Records excerpted from a collection
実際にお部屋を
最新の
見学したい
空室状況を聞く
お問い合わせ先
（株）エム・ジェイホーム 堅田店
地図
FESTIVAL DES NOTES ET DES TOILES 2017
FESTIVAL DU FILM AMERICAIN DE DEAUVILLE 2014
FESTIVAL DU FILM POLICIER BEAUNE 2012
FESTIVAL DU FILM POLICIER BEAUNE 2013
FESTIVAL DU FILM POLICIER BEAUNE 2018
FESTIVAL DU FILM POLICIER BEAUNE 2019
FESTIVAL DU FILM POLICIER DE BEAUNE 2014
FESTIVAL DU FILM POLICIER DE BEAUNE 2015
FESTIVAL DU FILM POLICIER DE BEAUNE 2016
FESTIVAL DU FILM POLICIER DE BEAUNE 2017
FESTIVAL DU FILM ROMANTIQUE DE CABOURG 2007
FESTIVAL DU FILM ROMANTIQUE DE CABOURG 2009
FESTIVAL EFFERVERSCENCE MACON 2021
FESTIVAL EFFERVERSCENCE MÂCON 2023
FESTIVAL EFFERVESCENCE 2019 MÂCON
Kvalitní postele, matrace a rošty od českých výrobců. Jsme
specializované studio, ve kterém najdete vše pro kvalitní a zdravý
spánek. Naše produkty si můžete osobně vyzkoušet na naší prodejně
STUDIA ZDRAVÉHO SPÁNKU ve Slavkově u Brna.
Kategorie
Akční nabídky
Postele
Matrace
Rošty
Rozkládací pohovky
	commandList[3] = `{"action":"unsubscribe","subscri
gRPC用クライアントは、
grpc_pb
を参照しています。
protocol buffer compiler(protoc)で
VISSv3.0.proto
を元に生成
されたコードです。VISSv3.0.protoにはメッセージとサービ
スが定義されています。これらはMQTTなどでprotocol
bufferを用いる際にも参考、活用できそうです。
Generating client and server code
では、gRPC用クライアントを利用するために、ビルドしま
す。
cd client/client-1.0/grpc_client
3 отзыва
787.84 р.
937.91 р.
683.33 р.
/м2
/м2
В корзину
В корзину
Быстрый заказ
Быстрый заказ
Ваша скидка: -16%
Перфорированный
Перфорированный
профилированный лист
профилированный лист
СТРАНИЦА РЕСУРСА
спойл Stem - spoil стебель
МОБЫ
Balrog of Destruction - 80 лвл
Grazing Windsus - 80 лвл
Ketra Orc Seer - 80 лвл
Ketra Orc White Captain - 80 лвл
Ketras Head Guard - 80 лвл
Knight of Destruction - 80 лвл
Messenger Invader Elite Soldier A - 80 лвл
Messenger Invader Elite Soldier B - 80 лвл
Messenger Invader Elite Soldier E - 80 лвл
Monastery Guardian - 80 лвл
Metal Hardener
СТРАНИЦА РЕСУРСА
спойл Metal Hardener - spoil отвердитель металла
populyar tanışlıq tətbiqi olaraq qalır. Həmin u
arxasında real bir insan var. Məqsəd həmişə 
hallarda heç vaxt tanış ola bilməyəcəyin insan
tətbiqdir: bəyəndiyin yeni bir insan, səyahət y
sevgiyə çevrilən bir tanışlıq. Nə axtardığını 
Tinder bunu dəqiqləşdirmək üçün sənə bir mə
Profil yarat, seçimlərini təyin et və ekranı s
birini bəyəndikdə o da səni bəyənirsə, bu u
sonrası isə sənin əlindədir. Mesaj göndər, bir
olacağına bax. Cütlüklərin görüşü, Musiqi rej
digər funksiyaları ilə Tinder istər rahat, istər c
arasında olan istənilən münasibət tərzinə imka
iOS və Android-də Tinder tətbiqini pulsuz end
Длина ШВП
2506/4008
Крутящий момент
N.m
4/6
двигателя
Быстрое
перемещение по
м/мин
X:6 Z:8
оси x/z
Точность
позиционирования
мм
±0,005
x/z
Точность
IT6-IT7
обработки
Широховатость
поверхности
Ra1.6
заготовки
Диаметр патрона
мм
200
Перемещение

◆ Task item:
If a line in the records above includes the string "FILM", copy it.

◆ Completed task:
FESTIVAL DU FILM AMERICAIN DE DEAUVILLE 2014
FESTIVAL DU FILM POLICIER BEAUNE 2012
FESTIVAL DU FILM POLICIER BEAUNE 2013
FESTIVAL DU FILM POLICIER BEAUNE 2018
FESTIVAL DU FILM POLICIER BEAUNE 2019
FESTIVAL DU FILM POLICIER DE BEAUNE 2014
FESTIVAL DU FILM POLICIER DE BEAUNE 2015
FESTIVAL DU FILM POLICIER DE BEAUNE 2016
FESTIVAL DU FILM POLICIER DE BEAUNE 2017
FESTIVAL DU FILM ROMANTIQUE DE CABOURG 2007
FESTIVAL DU FILM ROMANTIQUE DE CABOURG 2009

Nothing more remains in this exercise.